The world’s eyes are on Eastern Europe after Russia’s invasion of Ukraine, and in these unprecedented times a few Aussie expats are having to keep closer attention to the situation.
Football in Ukraine was suspended before the domestic clubs returned from their winter break, and Shaktar Donetsk had to help evacuate their 12 Brazilian import players through Moldova into Romania before being flown back to Brazil.
Whilst no Australians were playing professional football in Ukraine at the time of Russia’s hostile advances into the country, a handful are still competing in neighbouring countries.

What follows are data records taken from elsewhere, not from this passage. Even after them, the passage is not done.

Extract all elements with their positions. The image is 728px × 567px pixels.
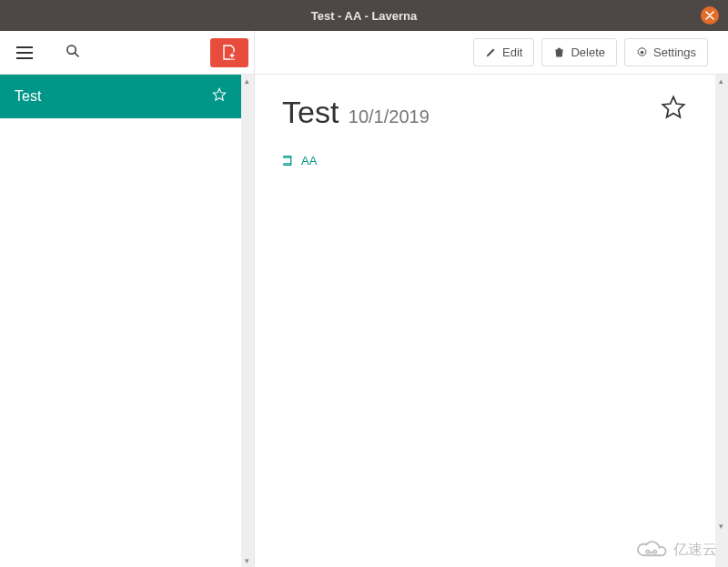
star-outline-icon [661, 95, 686, 120]
watermark: 亿速云 [633, 540, 717, 560]
main-panel: Edit Delete Settings Test 10/1/2019 AA [255, 31, 728, 567]
search-icon [66, 44, 79, 57]
main-scrollbar[interactable]: ▴ ▾ [715, 75, 728, 567]
sidebar-scrollbar[interactable]: ▴ ▾ [241, 75, 254, 567]
settings-button[interactable]: Settings [624, 38, 708, 66]
window-close-button[interactable] [701, 6, 719, 25]
gear-icon [636, 46, 648, 58]
new-note-icon [222, 45, 237, 61]
edit-button[interactable]: Edit [473, 38, 534, 66]
cloud-icon [633, 540, 668, 560]
hamburger-icon [16, 46, 33, 48]
watermark-text: 亿速云 [673, 541, 717, 560]
note-toolbar: Edit Delete Settings [255, 31, 728, 75]
edit-label: Edit [502, 46, 522, 59]
favorite-toggle[interactable] [661, 95, 686, 124]
scroll-up-icon: ▴ [245, 76, 249, 86]
delete-label: Delete [571, 46, 605, 59]
notebook-name: AA [301, 154, 317, 167]
settings-label: Settings [653, 46, 696, 59]
star-outline-icon [212, 87, 227, 102]
svg-point-4 [646, 551, 649, 553]
scroll-down-icon: ▾ [719, 521, 723, 531]
search-button[interactable] [66, 44, 79, 61]
note-date: 10/1/2019 [349, 106, 430, 127]
pencil-icon [485, 46, 497, 58]
trash-icon [553, 46, 565, 58]
window-titlebar: Test - AA - Laverna [0, 0, 728, 31]
note-content: Test 10/1/2019 AA [255, 75, 728, 190]
note-heading-row: Test 10/1/2019 [282, 95, 701, 130]
menu-button[interactable] [16, 46, 33, 59]
sidebar-note-title: Test [15, 88, 212, 105]
new-note-button[interactable] [210, 38, 248, 67]
sidebar-note-star[interactable] [212, 87, 227, 106]
delete-button[interactable]: Delete [541, 38, 617, 66]
sidebar-toolbar [0, 31, 254, 75]
scroll-down-icon: ▾ [245, 556, 249, 565]
app-body: Test ▴ ▾ Edit Delete Settings [0, 31, 728, 567]
svg-point-5 [653, 551, 656, 553]
window-title: Test - AA - Laverna [311, 9, 418, 23]
svg-line-1 [75, 53, 78, 56]
svg-point-3 [641, 51, 644, 55]
note-title: Test [282, 95, 339, 129]
book-icon [282, 155, 294, 167]
notebook-link[interactable]: AA [282, 154, 317, 167]
sidebar: Test ▴ ▾ [0, 31, 255, 567]
scroll-up-icon: ▴ [719, 76, 723, 86]
sidebar-note-item[interactable]: Test [0, 75, 241, 118]
close-icon [705, 11, 714, 20]
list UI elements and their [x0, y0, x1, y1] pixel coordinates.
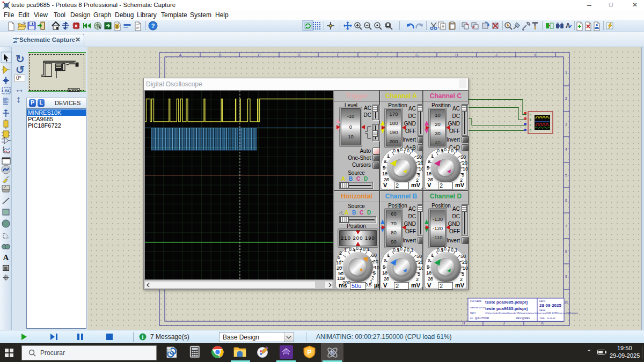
svg-text:?: ? — [151, 23, 155, 29]
svg-text:K: K — [541, 321, 544, 325]
svg-text:J: J — [503, 321, 505, 325]
svg-text:PAGE:: PAGE: — [539, 309, 546, 312]
svg-text:K: K — [535, 53, 537, 57]
svg-text:teste pca9685.pdsprj: teste pca9685.pdsprj — [485, 300, 528, 305]
svg-text:teste pca9685.pdsprj: teste pca9685.pdsprj — [485, 306, 528, 311]
svg-text:$: $ — [116, 24, 119, 29]
svg-text:10: 10 — [564, 300, 568, 304]
svg-text:8: 8 — [565, 249, 567, 253]
svg-text:@AUTHOR: @AUTHOR — [475, 316, 489, 320]
svg-text:A: A — [566, 22, 570, 29]
svg-text:REV:@REV: REV:@REV — [516, 316, 531, 320]
svg-text:H: H — [462, 321, 465, 325]
svg-text:A: A — [3, 253, 9, 262]
svg-text:F: F — [377, 53, 379, 57]
svg-text:E: E — [337, 53, 340, 57]
svg-text:6: 6 — [565, 198, 567, 202]
svg-text:B: B — [219, 53, 222, 57]
svg-text:A: A — [179, 53, 182, 57]
svg-text:4: 4 — [565, 147, 567, 151]
svg-text:i: i — [142, 334, 144, 340]
svg-text:7: 7 — [565, 224, 567, 228]
svg-text:C:\Users\eder\Desktop\flowcode: C:\Users\eder\Desktop\flowcode V10\proje… — [485, 312, 578, 314]
svg-text:3: 3 — [565, 122, 567, 126]
svg-text:J: J — [495, 53, 497, 57]
svg-text:TIME: 16:16:33: TIME: 16:16:33 — [539, 317, 555, 320]
svg-text:H: H — [455, 53, 458, 57]
svg-text:A: A — [530, 114, 531, 116]
svg-text:P: P — [307, 349, 311, 356]
svg-text:5: 5 — [565, 173, 567, 177]
svg-text:B: B — [530, 119, 531, 121]
svg-text:2: 2 — [565, 97, 567, 100]
svg-text:BY:: BY: — [470, 317, 473, 320]
svg-text:C: C — [258, 53, 260, 57]
svg-text:DESIGN TITLE:: DESIGN TITLE: — [470, 306, 485, 309]
svg-text:DATE:: DATE: — [539, 300, 545, 302]
svg-text:9: 9 — [565, 275, 567, 278]
svg-text:LBL: LBL — [2, 88, 11, 93]
svg-text:G: G — [415, 53, 418, 57]
svg-text:FILE NAME:: FILE NAME: — [470, 300, 482, 302]
svg-text:28-09-2025: 28-09-2025 — [539, 303, 561, 308]
svg-text:PATH:: PATH: — [470, 312, 476, 314]
svg-text:1: 1 — [565, 71, 567, 75]
svg-text:D: D — [297, 53, 300, 57]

Former Valencia youth product Gian Mendez is playing his football with Polish third tier club Znicz Pruszków. The club is based 16km to the southwest of the country’s capital of Warsaw, where city officials estimate 230,000 Ukrainian refugees have arrived, but Mendez is yet to notice too much of an impact on day-to-day life in the region.

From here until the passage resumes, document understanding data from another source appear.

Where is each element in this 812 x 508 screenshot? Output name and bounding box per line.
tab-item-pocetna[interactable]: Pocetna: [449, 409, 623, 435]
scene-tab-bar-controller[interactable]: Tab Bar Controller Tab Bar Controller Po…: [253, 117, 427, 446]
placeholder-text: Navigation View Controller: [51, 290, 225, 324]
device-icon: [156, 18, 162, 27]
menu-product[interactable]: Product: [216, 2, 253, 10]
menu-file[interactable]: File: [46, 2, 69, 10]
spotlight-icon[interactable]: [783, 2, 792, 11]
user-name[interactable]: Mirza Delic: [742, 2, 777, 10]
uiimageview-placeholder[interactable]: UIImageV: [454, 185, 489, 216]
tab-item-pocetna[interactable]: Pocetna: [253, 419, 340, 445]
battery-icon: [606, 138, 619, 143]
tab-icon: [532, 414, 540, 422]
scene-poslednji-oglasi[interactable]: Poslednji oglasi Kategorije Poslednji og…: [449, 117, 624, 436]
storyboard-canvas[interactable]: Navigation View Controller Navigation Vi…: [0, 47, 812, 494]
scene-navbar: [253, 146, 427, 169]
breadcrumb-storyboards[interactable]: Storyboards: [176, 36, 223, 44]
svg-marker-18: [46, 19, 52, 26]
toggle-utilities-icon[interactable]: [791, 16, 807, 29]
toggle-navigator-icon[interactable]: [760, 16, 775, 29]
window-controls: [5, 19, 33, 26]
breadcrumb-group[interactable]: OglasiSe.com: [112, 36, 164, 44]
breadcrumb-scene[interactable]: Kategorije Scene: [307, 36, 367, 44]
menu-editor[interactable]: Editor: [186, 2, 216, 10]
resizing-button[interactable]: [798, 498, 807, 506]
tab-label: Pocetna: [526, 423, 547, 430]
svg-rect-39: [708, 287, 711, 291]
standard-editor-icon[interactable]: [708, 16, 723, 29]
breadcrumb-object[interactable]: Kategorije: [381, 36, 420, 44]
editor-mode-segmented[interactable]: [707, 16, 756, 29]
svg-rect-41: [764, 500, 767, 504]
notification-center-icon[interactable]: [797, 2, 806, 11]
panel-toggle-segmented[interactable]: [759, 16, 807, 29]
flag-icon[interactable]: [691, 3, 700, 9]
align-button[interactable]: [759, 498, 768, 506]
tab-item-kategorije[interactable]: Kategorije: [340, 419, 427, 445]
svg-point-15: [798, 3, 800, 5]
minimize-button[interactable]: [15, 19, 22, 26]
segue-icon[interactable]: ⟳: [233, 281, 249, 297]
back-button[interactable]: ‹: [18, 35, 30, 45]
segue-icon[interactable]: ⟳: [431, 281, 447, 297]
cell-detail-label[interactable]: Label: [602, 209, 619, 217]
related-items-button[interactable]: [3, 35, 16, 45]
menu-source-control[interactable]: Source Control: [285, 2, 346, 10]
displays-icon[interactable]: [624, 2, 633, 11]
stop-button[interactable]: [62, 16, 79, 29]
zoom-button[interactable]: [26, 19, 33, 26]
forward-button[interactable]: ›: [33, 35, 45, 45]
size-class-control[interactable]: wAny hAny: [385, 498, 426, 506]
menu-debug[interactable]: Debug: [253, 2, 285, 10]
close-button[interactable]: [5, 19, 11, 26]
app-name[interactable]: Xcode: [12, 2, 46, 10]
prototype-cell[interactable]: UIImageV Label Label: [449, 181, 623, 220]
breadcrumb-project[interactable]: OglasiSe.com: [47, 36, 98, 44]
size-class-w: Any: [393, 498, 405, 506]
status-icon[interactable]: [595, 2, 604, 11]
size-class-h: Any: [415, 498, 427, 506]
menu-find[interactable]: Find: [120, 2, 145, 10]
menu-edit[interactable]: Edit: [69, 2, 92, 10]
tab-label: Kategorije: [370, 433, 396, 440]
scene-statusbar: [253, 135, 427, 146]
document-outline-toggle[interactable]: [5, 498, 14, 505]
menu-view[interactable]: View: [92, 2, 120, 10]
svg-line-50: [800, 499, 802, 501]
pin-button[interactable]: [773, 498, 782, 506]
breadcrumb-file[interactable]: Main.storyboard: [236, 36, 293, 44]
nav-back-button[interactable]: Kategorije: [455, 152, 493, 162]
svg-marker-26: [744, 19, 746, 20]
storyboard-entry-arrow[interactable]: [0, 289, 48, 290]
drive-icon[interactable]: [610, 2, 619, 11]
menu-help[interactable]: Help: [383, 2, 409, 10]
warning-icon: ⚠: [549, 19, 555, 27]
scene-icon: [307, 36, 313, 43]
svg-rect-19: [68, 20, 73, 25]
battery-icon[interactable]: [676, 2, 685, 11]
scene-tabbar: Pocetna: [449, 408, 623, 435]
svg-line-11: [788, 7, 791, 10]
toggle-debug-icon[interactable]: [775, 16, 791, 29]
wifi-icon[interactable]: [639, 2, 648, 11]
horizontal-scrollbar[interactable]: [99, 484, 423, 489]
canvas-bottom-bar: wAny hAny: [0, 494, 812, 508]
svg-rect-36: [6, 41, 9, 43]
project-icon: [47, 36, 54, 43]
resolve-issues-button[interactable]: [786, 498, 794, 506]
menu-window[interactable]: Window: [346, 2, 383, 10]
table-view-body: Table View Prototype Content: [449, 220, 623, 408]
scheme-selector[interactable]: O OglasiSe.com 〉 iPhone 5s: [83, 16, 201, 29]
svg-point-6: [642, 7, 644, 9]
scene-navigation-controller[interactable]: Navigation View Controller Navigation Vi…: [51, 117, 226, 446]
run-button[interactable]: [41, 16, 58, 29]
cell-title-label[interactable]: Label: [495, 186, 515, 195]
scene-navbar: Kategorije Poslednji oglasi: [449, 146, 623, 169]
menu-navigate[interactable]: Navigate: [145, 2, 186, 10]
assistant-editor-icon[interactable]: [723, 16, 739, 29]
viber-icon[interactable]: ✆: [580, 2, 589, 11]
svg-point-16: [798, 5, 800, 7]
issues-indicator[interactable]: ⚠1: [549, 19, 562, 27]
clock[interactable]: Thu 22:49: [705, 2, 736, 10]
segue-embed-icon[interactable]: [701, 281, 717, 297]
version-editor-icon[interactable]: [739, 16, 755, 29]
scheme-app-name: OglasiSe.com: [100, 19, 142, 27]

“Many nations are helping Ukraine, including Poland,” says Mendez. “All the clubs in the league have shown they are against the war and they’re offering whatever they can to help.”
“Speaking with my teammates they’re not overly concerned with Poland being in danger but everyone’s keeping close tabs on the situation.”

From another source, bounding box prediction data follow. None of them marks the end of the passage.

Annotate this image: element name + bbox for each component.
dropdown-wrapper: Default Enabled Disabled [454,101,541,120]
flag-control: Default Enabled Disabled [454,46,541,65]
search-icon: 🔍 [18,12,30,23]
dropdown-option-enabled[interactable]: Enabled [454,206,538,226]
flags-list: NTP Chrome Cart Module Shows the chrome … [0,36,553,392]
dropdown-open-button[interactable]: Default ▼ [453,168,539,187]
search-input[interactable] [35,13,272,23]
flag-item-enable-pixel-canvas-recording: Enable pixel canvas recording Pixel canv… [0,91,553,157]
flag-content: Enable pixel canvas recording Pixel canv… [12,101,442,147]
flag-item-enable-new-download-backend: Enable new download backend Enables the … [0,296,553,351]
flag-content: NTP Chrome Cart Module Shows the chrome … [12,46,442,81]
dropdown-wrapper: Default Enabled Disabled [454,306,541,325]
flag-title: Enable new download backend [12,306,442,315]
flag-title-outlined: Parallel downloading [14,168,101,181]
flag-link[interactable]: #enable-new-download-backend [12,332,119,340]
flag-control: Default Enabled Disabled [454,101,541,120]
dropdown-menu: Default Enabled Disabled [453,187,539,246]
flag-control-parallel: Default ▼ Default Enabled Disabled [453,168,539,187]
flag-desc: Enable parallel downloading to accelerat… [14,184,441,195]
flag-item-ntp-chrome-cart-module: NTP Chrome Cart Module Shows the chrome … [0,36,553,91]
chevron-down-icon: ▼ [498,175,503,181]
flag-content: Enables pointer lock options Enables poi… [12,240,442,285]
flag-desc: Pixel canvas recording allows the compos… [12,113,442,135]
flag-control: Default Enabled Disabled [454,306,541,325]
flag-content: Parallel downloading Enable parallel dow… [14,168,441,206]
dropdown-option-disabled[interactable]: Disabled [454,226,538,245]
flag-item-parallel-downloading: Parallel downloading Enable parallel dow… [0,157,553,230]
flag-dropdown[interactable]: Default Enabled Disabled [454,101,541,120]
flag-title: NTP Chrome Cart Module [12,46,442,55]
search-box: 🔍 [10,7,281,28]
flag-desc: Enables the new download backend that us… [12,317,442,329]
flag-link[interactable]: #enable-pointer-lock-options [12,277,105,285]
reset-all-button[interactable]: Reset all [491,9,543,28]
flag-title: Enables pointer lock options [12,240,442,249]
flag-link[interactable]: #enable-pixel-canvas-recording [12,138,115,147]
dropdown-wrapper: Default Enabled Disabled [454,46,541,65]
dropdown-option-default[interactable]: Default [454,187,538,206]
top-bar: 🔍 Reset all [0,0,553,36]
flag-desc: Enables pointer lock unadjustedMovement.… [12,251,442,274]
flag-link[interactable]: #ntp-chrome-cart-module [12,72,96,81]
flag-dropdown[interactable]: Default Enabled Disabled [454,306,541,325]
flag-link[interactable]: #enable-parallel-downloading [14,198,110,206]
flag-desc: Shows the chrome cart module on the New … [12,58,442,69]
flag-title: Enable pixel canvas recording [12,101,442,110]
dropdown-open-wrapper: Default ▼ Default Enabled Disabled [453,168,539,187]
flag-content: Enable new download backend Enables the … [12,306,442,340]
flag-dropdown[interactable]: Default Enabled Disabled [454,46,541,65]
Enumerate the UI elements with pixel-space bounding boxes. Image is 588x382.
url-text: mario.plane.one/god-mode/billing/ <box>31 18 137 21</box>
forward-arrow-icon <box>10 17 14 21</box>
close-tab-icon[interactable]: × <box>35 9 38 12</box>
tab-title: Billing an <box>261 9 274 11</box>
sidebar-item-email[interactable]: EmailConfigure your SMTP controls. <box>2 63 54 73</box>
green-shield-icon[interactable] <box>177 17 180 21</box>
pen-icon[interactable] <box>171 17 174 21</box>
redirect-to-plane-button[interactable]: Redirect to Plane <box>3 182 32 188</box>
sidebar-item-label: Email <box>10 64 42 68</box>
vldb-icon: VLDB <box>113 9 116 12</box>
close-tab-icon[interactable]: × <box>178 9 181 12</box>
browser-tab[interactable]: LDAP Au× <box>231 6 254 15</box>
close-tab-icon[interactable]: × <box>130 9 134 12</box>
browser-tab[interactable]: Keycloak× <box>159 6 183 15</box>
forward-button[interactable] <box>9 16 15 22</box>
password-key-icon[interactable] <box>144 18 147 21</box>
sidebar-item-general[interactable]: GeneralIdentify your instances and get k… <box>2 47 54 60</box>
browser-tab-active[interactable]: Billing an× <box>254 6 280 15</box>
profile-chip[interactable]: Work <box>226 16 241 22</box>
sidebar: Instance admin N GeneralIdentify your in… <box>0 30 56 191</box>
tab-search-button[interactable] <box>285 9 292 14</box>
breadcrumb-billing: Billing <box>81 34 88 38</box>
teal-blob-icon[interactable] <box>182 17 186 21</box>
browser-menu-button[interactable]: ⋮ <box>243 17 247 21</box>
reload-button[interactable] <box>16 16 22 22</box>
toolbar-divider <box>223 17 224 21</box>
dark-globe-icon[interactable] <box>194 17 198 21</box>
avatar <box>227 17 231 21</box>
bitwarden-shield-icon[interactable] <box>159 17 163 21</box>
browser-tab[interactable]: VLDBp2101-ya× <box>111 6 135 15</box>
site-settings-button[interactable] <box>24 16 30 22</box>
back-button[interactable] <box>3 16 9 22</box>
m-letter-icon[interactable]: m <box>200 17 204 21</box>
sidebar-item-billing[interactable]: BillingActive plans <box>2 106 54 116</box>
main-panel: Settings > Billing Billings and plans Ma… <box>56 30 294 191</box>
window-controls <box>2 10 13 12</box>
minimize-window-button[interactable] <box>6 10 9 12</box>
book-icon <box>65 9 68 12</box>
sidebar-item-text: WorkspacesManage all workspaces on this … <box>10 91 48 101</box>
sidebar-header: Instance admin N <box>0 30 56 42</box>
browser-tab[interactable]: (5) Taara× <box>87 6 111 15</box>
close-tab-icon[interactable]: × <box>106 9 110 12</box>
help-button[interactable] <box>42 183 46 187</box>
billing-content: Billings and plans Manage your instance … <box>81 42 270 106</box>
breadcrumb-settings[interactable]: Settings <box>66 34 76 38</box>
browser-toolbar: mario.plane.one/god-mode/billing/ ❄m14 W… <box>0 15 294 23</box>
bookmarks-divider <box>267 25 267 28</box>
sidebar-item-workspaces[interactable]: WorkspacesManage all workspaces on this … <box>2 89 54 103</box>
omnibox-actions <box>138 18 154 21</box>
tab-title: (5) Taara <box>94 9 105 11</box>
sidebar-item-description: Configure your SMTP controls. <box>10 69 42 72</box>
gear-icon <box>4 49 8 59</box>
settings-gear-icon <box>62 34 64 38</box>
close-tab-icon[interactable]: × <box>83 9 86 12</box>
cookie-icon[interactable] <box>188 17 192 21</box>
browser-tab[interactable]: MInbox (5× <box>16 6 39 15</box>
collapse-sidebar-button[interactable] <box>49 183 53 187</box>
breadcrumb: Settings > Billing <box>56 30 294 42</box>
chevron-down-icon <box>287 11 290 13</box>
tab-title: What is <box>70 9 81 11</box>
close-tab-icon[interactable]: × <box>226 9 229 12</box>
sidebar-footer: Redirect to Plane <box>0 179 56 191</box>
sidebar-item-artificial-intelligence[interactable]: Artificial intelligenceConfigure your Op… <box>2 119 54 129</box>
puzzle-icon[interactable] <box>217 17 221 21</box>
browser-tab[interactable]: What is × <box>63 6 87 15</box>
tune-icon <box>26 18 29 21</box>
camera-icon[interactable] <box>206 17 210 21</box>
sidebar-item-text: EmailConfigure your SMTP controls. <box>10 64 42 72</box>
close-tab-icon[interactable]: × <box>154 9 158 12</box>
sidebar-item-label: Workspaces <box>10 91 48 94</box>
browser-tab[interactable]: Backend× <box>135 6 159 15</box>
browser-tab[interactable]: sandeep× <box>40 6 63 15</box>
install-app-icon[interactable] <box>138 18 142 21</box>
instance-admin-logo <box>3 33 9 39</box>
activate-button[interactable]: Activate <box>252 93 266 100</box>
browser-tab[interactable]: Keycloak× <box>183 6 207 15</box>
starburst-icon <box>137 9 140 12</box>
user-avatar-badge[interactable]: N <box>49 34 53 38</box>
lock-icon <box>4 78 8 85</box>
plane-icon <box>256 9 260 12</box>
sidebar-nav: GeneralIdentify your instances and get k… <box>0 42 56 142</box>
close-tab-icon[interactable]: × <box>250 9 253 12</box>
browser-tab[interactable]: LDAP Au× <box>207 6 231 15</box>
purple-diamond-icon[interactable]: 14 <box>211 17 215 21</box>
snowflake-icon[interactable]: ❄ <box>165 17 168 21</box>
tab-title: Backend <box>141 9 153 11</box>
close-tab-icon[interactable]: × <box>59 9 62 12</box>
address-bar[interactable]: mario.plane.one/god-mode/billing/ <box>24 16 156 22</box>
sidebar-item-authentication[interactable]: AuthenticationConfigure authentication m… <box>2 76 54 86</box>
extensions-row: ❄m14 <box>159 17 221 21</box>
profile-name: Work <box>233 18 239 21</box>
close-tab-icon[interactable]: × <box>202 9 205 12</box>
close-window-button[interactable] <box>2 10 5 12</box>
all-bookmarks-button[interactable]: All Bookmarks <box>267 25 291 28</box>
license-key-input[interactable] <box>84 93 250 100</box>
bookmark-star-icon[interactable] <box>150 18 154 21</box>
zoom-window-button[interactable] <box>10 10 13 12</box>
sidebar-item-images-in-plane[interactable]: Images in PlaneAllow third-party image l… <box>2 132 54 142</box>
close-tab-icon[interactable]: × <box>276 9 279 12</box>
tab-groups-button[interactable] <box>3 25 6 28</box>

“Within the town, people seem to be going on as normal.”
As well as Russia, Ukraine shares a border with Belarus, Poland, Slovakia, Hungary, Romania and Moldova, and according to the United Nations High Commissioner for Refugees, 3 million Ukrainian refugees have passed through these countries’ borders to escape the conflict.
The presence of the refugees passing through is something that Harrison Devenish-Meares has noticed whilst playing for FC Politehnica Timișoara, a club based in the west of Romania and 300km from the Ukrainian border.
“You see a lot of cars with Ukrainian license plates with people fleeing the situation,” Devenish-Meares explains.
“Romania borders Ukraine but the city I live in [Timișoara] is on the opposite side of the country to the border but still you see a lot of Ukrainian license plates.”
“If I didn’t turn on the news every day and just closed my ears, it would just sort of be business as usual, which is probably the weirdest thing about it, being so close to a nation at war. It’s a bit strange and dystopian, but it’s just people talking about it and seeing it on the news that I know there’s a war going on.”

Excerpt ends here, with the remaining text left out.